Monday, May 26, 2008

My Walk Monday

My Walk Monday

I've been in my word (but not enough). I visited my Grandma (she is going to be fine). I talked to family about my Grandpa (I guess him being sick was a misunderstanding). Thank you all for your prayers and for your patience, I miss visiting your blogs. Let me leave you with this song that hit me pretty hard this week, I just LOVE IT... enjoy!




Question: What is the hardest trial you have been through to date?

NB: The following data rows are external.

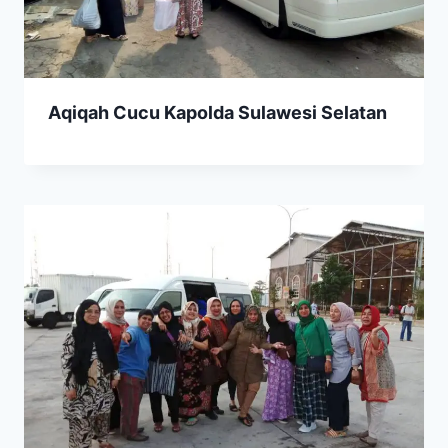
Aqiqah Cucu Kapolda Sulawesi Selatan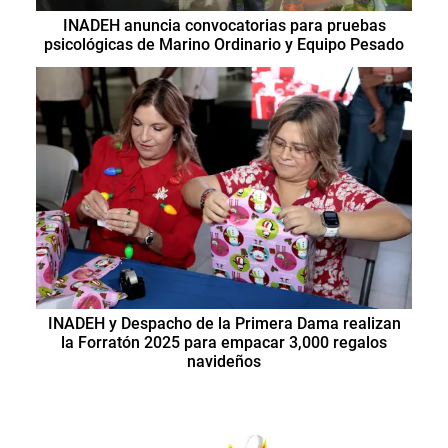
INADEH anuncia convocatorias para pruebas
psicológicas de Marino Ordinario y Equipo Pesado
INADEH y Despacho de la Primera Dama realizan
la Forratón 2025 para empacar 3,000 regalos
navideños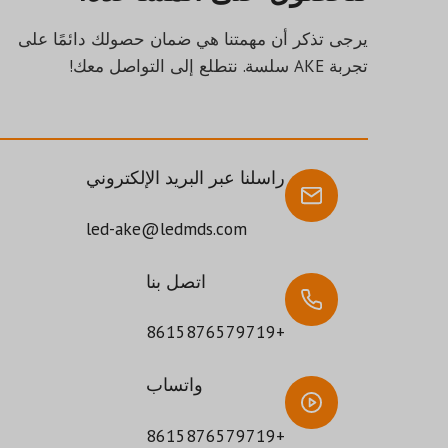
يرجى تذكر أن مهمتنا هي ضمان حصولك دائمًا على
تجربة AKE سلسة. نتطلع إلى التواصل معك!
راسلنا عبر البريد الإلكتروني
led-ake@ledmds.com
اتصل بنا
+8615876579719
واتساب
+8615876579719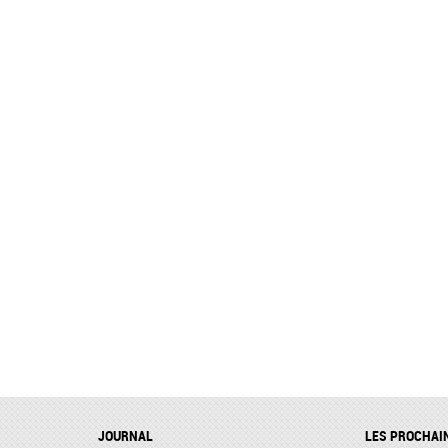
JOURNAL
LES PROCHAI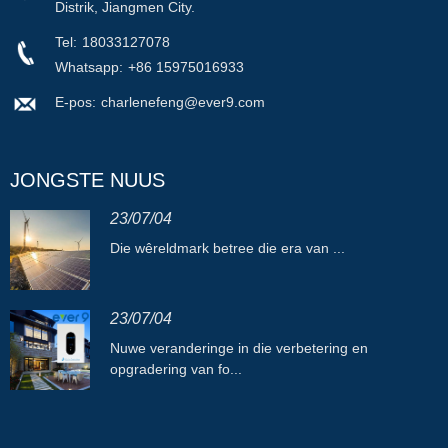
Distrik, Jiangmen City.
Tel:
18033127078
Whatsapp:
+86 15975016933
E-pos:
charlenefeng@ever9.com
JONGSTE NUUS
23/07/04
Die wêreldmark betree die era van ...
23/07/04
Nuwe veranderinge in die verbetering en
opgradering van fo...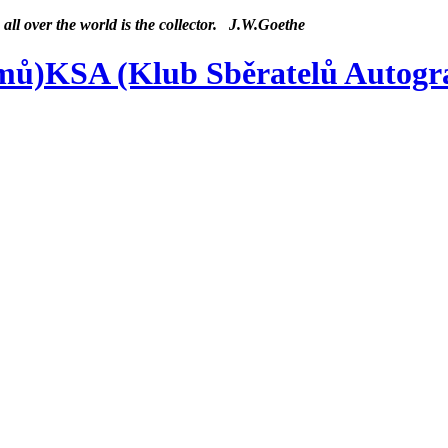
 all over the world is the collector. J.W.Goethe
KSA (Klub Sběratelů Autog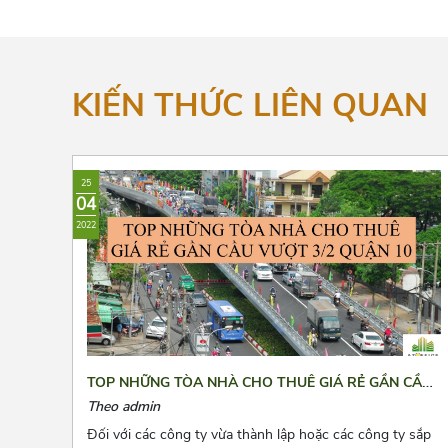
KIẾN THỨC LIÊN QUAN
25
04
2022
TOP NHỮNG TÒA NHÀ CHO THUÊ GIÁ RẺ GẦN CẦU
VƯỢT 3/2 QUẬN 10
Theo admin
Đối với các công ty vừa thành lập hoặc các công ty sắp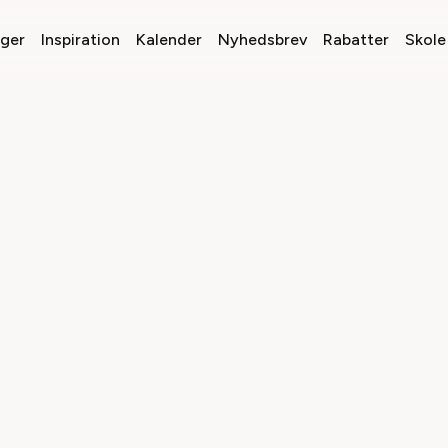
nger
Inspiration
Kalender
Nyhedsbrev
Rabatter
Skole 
Vælg dato
Vælg genre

My Answer: I feel like my current struggle (I think with depression) is pretty hard, but I would have to say that my depression and anxiety before all three of my kids was even worse! Praise God that even though I have more on my plate I am doing better! I'm gonna keep fighting! Satan is not gonna punk me with this anymore!!!

4 comments:

Anonymous said...

I’m glad that you’re doing this meme today, even though it’s Memorial Day. Thanks for sharing about one of your hardest trials. With all of the smiley photos of yourself on the blog, people wouldn’t realize you struggled with depression. That’s the way depression is, I guess. There is a post today, called The Blessings of Depression, at http://confessionsmodernchristianwoman.blogspot.com/

Anonymous said...

my hardest trial . . hmm, I’d have to think about that one, but my head is aching like crazy right now and I can’t. I think I suffered from some phase of baby blues right after the last baby was born and really had to struggle through each day . . seemed EVERYTHING went wrong during those times. It was a long time and slow process to shake that cloud too! Ugh! I mean months! *Whew*
YAY for the victory you are claiming!!! I AMEN you sister!

Anonymous said...

“Satan is not gonna punk me with this anymore!!!” I love that! I have depression issues, too. I’m going to remember this the next time a wave starts coming over me. Great bolg, by the way!

Anonymous said...

Carolyn,
I’ve been missing in blogville for some time…
my hardest trial - currently is dealing with my husbands, best friends, father’s death - from cancer … … … which is bringing back a lot of memories of my own Dad’s & best friend (six months later) battle and death from cancer. Depression is an aweful disorder to have to deal with… but we know that each step we take toward our LORD — brings us closer to Him and getting out of this loop of depression. He will help us succeed. We can & I am praying for Victory … as He says we can in Psalm 108… for you, me, and all others dealing with depression - for victory to defeat it and again come to peace/joy and greatness in and with Him!

God bless Sister… keep pushing forward!

BTW - are you able soon to begin the Monday Walks again soon… I totally understand if not; as summer months tend to take a toll on bloggin for me.